Tous les totalitarismes, les dictatures et les oligarchies, y compris celles de la finance, se sont opposés et s’opposent encore à ces cinq grands principes. Nous voulons contribuer à la construction d’une société qui ne soit pas aliénée à la croissance matérielle. L’émancipation individuelle et collective ne peut et ne doit plus reposer sur la démesure du PIB, de la richesse et du pouvoir, mais sur d’autres sources d’inspiration : engagement au service du bien commun, respect de la dignité de la personne, émancipation des femmes et de tous les êtres humains discriminés, volonté de coopération, sobriété volontaire, respect de la nature. Nous voulons passer du pouvoir de domination au pouvoir de création.

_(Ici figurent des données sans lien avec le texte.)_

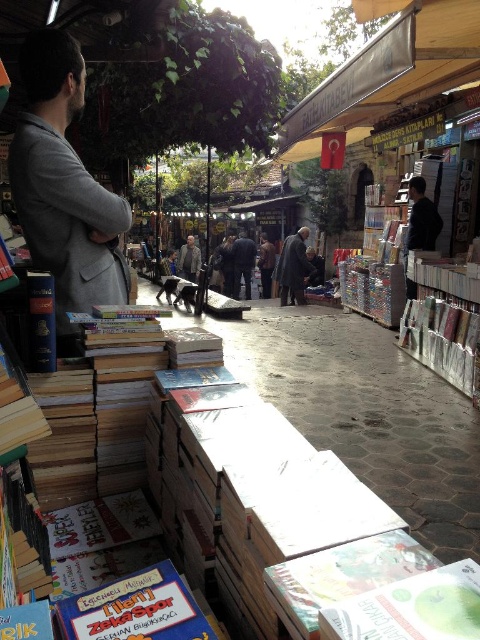 Is green matte book at center thinner than dark blue suit at center?

Correct, green matte book at center's width is less than dark blue suit at center's.

Measure the distance between green matte book at center and camera.

The distance of green matte book at center from camera is 24.90 inches.

The height and width of the screenshot is (640, 480). I want to click on green matte book at center, so click(x=411, y=608).

Identify the location of green matte book at center. This screenshot has height=640, width=480. (411, 608).

Does hardcover book at lower left appear under dark blue suit at center?

Yes, hardcover book at lower left is below dark blue suit at center.

Between hardcover book at lower left and dark blue suit at center, which one has more height?

dark blue suit at center

Find the location of a particular element. This screenshot has width=480, height=640. hardcover book at lower left is located at coordinates (135, 609).

Measure the distance between dark blue suit at center and dark gray jacket at center.

dark blue suit at center is 2.48 meters from dark gray jacket at center.

Identify the location of dark blue suit at center. The height and width of the screenshot is (640, 480). (241, 262). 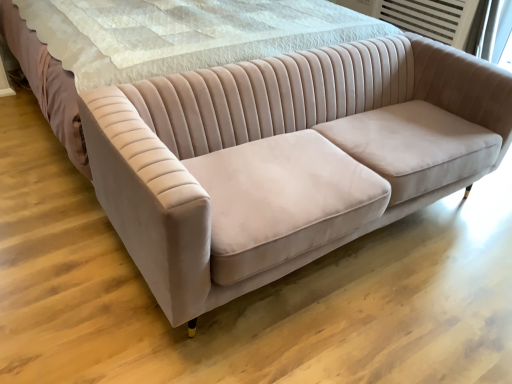 Question: Should I look upward or downward to see velvet beige bed at center?

Choices:
 (A) down
 (B) up

Answer: (B)

Question: From the image's perspective, does matte pink velvet couch at center appear lower than velvet beige bed at center?

Choices:
 (A) yes
 (B) no

Answer: (A)

Question: Considering the relative positions of matte pink velvet couch at center and velvet beige bed at center in the image provided, is matte pink velvet couch at center behind velvet beige bed at center?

Ces principes se déclinent dans cette charte en huit résolutions pour construire ensemble une société alternative qui soit fondée sur :
- La rupture avec le modèle productiviste et extractiviste par une régulation de la finance et une redistribution sociale
- La décroissance sélective et une décarbonation de l'économie en rupture avec le consumérisme, en faveur de la convivialité et du bien vivre
- L'appropriation collective des biens communs
- La promotion de l'économie du partage et de l'usage
- La protection du Vivant et des équilibres naturels
- La réduction du temps de travail et la valorisation du temps libre
- La transition énergétique et un bouclier de services dans les territoires
- La mise en œuvre d'une République démocratique et décentralisée
La mutation vers une société du bien vivre est au cœur du projet de l’Archipel de l'écologie et des solidarités. Cette Grande Transition écologique, sociale et démocratique doit intégrer aussi des perspectives de résilience face à des risques réels d'effondrements. Sans avoir recours au militantisme sacrificiel, cette transformation sociale suppose également une transformation personnelle dans nos pratiques militantes.
Conclusion
Nous sommes aujourd’hui nombreux mais dispersés. Tisser des liens au sein des organisations politiques et des organisations de transformation écologique et sociale est aujourd’hui impératif. C’est dans les connexions entre ces organisations que résident notre principale source d’espoir. Même s’il le désirait sincèrement, aucun gouvernement élu dans le monde ne disposerait aujourd’hui du pouvoir d’appliquer scrupuleusement les valeurs que nous défendons. Il se heurterait à l’oligarchie des détenteurs actuels des pouvoirs politiques, administratifs et économiques. Le changement doit donc être porté par un très fort soulèvement citoyen, relayé et accompagné par les organisations politiques, aux échelles mondiales et nationales, comme au niveau des territoires.